◆ **RECORDS FOR PROCESSING**
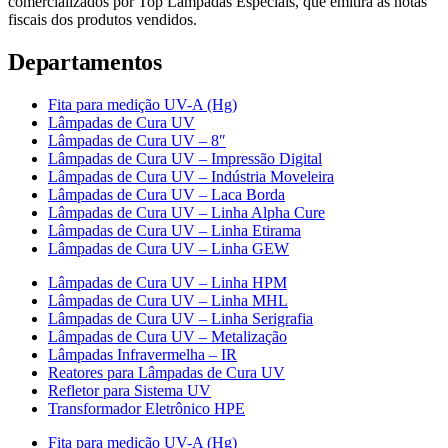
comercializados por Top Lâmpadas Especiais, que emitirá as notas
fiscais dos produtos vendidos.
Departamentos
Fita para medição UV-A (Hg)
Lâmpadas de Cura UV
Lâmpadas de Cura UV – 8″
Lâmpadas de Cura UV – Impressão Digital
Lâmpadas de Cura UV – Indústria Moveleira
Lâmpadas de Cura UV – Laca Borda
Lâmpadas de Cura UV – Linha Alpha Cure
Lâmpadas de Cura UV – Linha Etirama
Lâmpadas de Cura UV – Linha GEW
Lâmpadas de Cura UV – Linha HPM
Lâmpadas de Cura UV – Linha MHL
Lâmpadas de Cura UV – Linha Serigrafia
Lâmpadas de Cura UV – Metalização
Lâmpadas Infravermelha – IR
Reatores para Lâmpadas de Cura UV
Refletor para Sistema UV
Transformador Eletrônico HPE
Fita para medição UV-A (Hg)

◆ **WHAT TO WORK ON**
Reproduce these records exactly, but not the pictures.

◆ **FINISHED EXERCISE**
comercializados por Top Lâmpadas Especiais, que emitirá as notas
fiscais dos produtos vendidos.
Departamentos
Fita para medição UV-A (Hg)
Lâmpadas de Cura UV
Lâmpadas de Cura UV – 8″
Lâmpadas de Cura UV – Impressão Digital
Lâmpadas de Cura UV – Indústria Moveleira
Lâmpadas de Cura UV – Laca Borda
Lâmpadas de Cura UV – Linha Alpha Cure
Lâmpadas de Cura UV – Linha Etirama
Lâmpadas de Cura UV – Linha GEW
Lâmpadas de Cura UV – Linha HPM
Lâmpadas de Cura UV – Linha MHL
Lâmpadas de Cura UV – Linha Serigrafia
Lâmpadas de Cura UV – Metalização
Lâmpadas Infravermelha – IR
Reatores para Lâmpadas de Cura UV
Refletor para Sistema UV
Transformador Eletrônico HPE
Fita para medição UV-A (Hg)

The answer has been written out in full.